My name is Shuai Chenhao.
This repo is for NTU EE6222 Assignment: Action Recognition in the Dark
Lecturer: Dr. Xu Yuecong
The design and coding of the network is heavily referenced from ActionCLIP
On ARID dataset
- Top1:
82.1875
- Top5:
99.375
pip3 install torch torchvison tqdm yaml dotmap einops av
Currently I have implemented two kind of datasets, VideoDataset
to read the entire video, and VideoFrameDataset
to read sequences of images that have been processed in advance. My recommendation is to use VideoFrameDataset to reduce memory usage and i/o overhead.

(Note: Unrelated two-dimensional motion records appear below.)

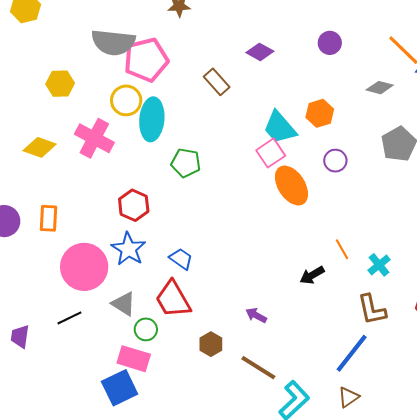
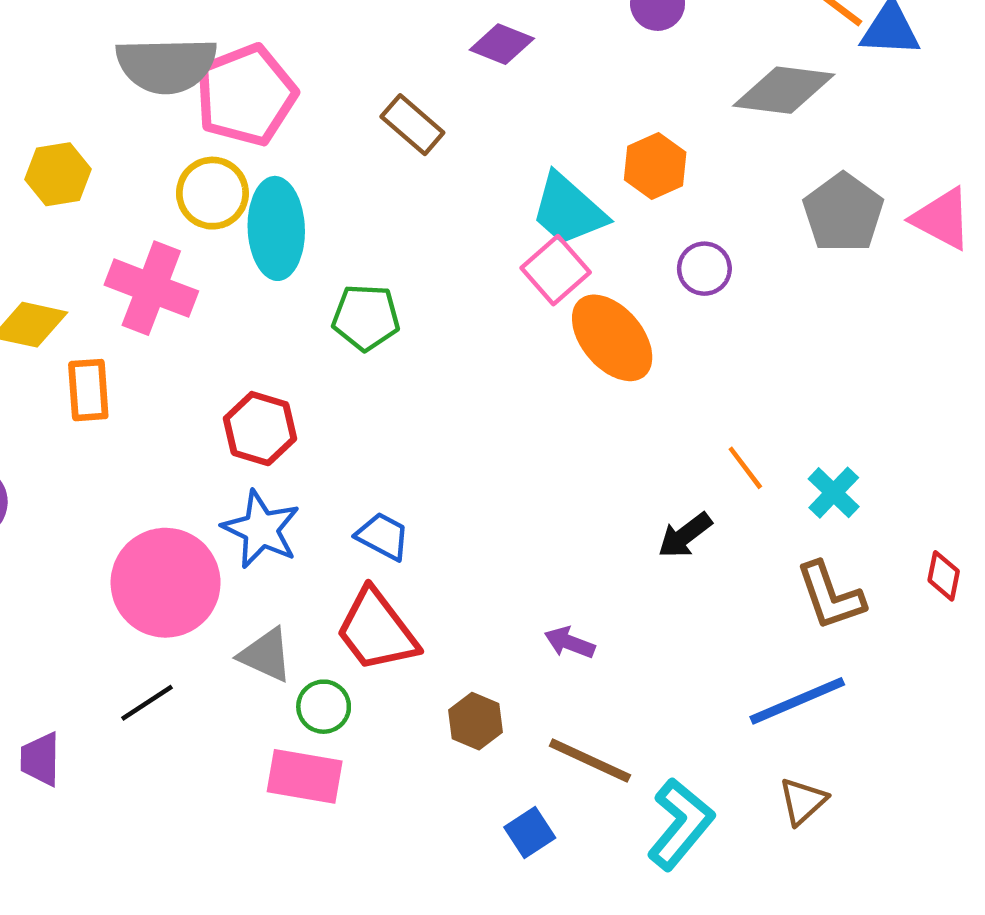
gray diamond: (380, 88) -> (784, 90), size x1.6
orange rectangle: (49, 218) -> (88, 390), moved
blue line: (352, 353) -> (797, 701), turned 36
blue square: (120, 388) -> (530, 833), moved, size x0.6

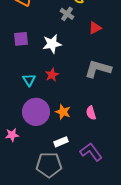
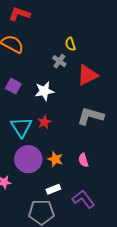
red triangle: (95, 28) -> (87, 75), size x1.6
purple square: (21, 39) -> (13, 86), turned 35
cyan triangle: (29, 80) -> (21, 127), size x1.6

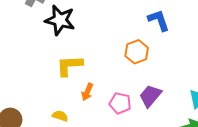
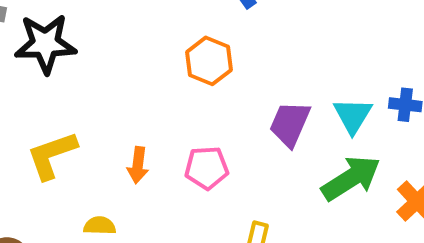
yellow L-shape: (69, 66) -> (52, 155), moved
purple trapezoid: (150, 96) -> (290, 124), moved

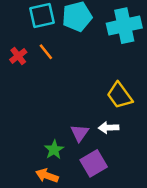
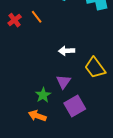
yellow trapezoid: (120, 95) -> (95, 68), moved
white arrow: (109, 128) -> (67, 51), moved

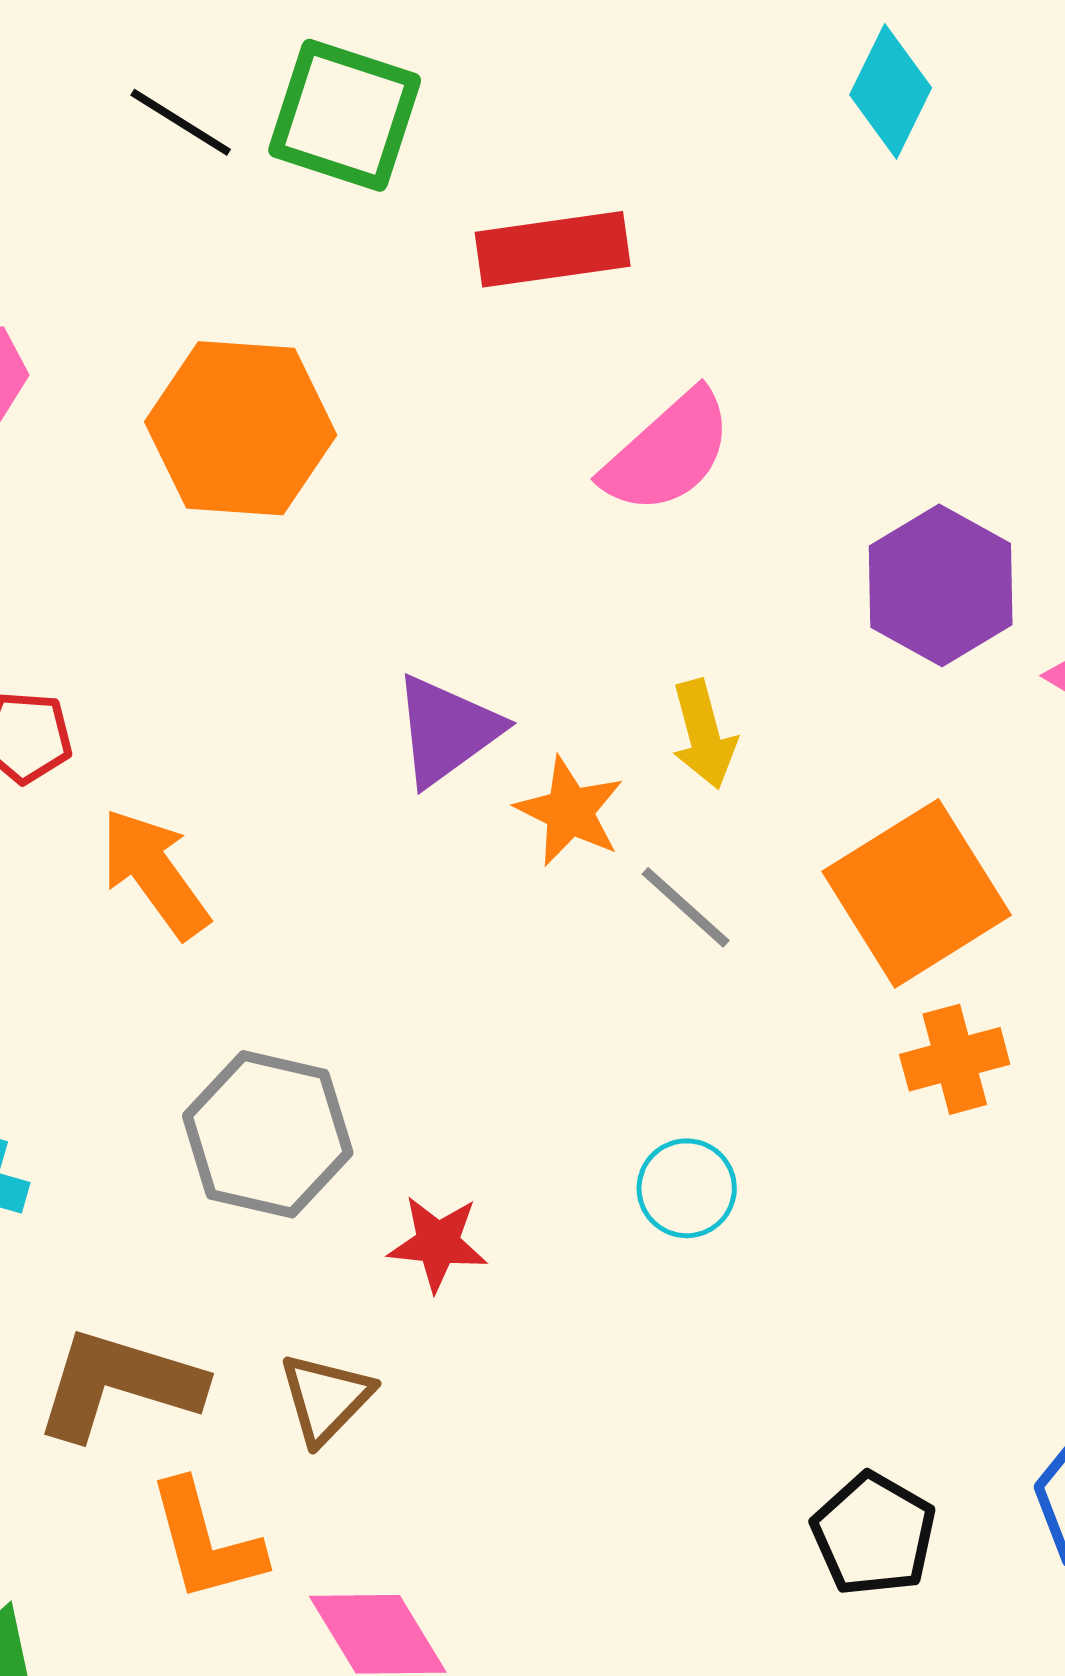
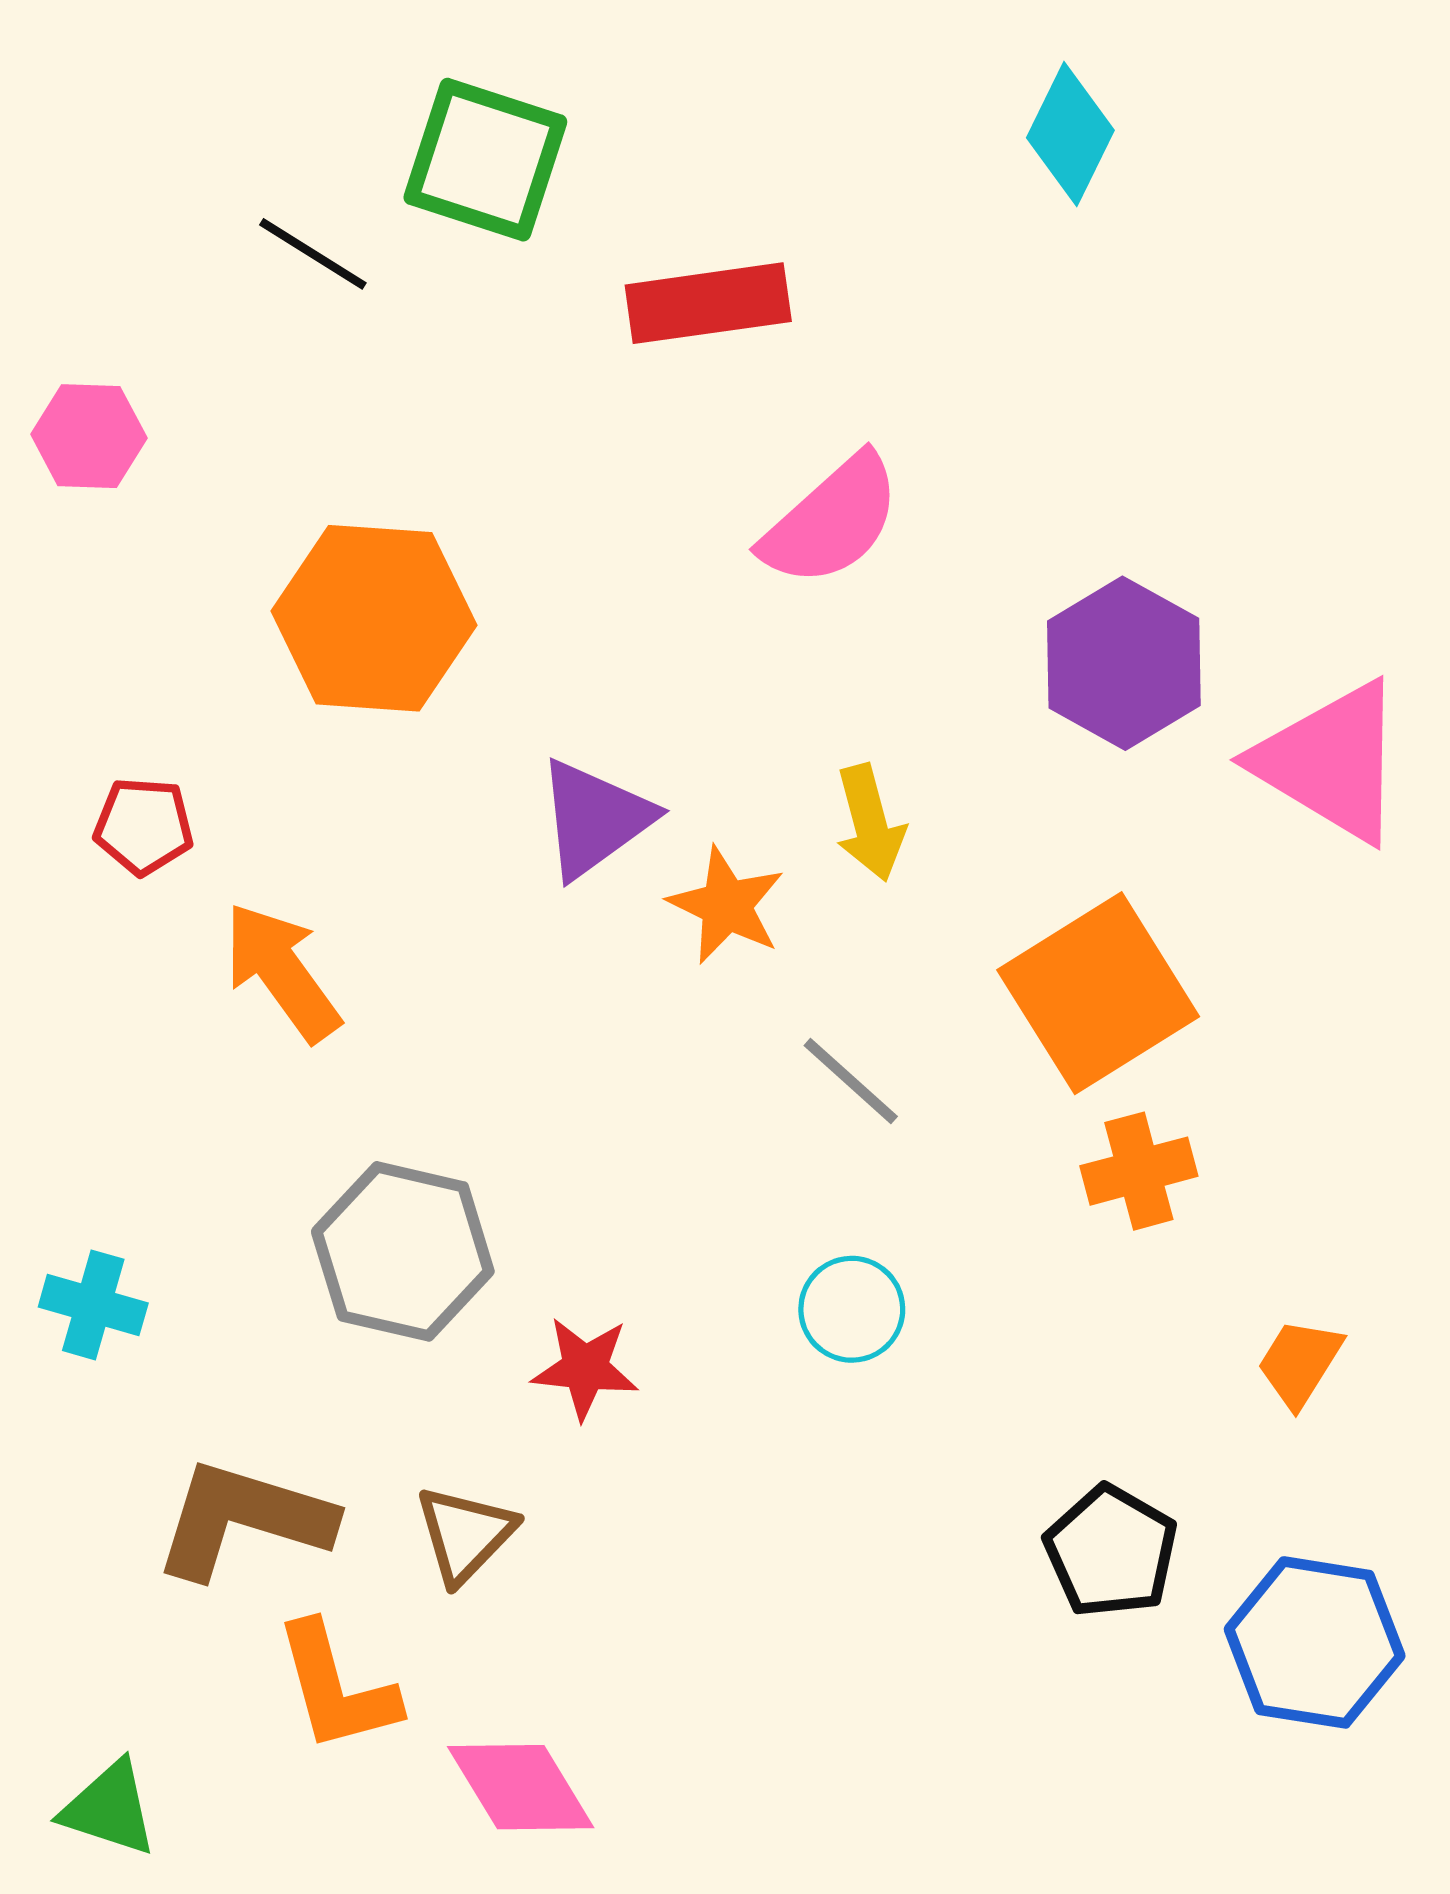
black line: (181, 122) -> (313, 254), moved
orange hexagon: (241, 428) -> (374, 618), moved
gray line: (686, 907) -> (851, 1081), moved
black pentagon: (874, 1534) -> (1111, 1551), moved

I have provided a small script util/video2frames.py
to break the video into frames and record the path of the video. This script will also pre-process the video frames using the dark light enhancement algorithm proposed in this work, if you don't need it, please comment out the code about the enhancer: frames = enhancer.forward(frames.cuda())
.
For the VideoFrameDataset
, once you have finished preparing the dataset, the dataset directory should look like this:
├── mapping_table.txt
├── validate_.txt
├── train_.txt
├── train_img
│ ├── Drink_10_1
│ │ ├── 000001.jpg
│ │ ├── 000002.jpg
│ │ ├── 000003.jpg
│ │ ├── 000004.jpg
...
├── val_img
│ ├── Drink_10_1
│ │ ├── 000001.jpg
│ │ ├── 000002.jpg
│ │ ├── 000003.jpg
│ │ ├── 000004.jpg
...
mapping_table.txt
should be a csv file with lable-name pair. CLIP model will read name
to construct text prompt. An example of mapping_table.txt
is
id,name
0,Drink
1,Jump
2,Pick
3,Pour
4,Push
An example of train_.txt
or validate_.txt
:
train_img/Drink_10_1 129 0
train_img/Drink_10_10 61 0
train_img/Drink_10_11 62 0
train_img/Drink_10_12 60 0
train_img/Drink_10_13 60 0
train_img/Drink_10_14 69 0
train_img/Drink_10_15 100 0
train_img/Drink_10_2 77 0
train_img/Drink_10_3 119 0
train_img/Drink_10_4 117 0
The first column is path to image folder, and it should be a relative path. The second column is frame number count. The third column is label id. These files are automatically generated by pre-processing script.
For the VideoDataset
, the dataset directory should look like this:
├── mapping_table.txt
├── validate_.txt
├── train_.txt
├── train_img
│ ├── Drink_10_1.mp4
│ ├── Drink_10_2.mp4
...
├── val_img
│ ├── Drink_11_1.mp4
│ ├── Drink_11_2.mp4
...
An example of train_.txt
or validate_.txt
:
brush_hair/April_09_brush_hair_u_nm_np1_ba_goo_0.avi 0
brush_hair/April_09_brush_hair_u_nm_np1_ba_goo_1.avi 0
brush_hair/April_09_brush_hair_u_nm_np1_ba_goo_2.avi 0
brush_hair/Aussie_Brunette_Brushing_Hair_II_brush_hair_u_nm_np1_ba_goo_4.avi 0
brush_hair/Aussie_Brunette_Brushing_Hair_II_brush_hair_u_nm_np1_ri_med_3.avi 0
brush_hair/Aussie_Brunette_Brushing_Hair_II_brush_hair_u_nm_np2_le_goo_0.avi 0
brush_hair/Aussie_Brunette_Brushing_Hair_II_brush_hair_u_nm_np2_le_goo_1.avi 0
brush_hair/Aussie_Brunette_Brushing_Hair_II_brush_hair_u_nm_np2_le_med_2.avi 0
brush_hair/Blonde_being_brushed_brush_hair_f_nm_np2_ri_med_0.avi 0
brush_hair/Blonde_being_brushed_brush_hair_u_cm_np2_ri_med_1.avi 0
The last column is label id.
The configuration files are placed in the config folder. Modify the following entries to point to your own dataset and checkpoints.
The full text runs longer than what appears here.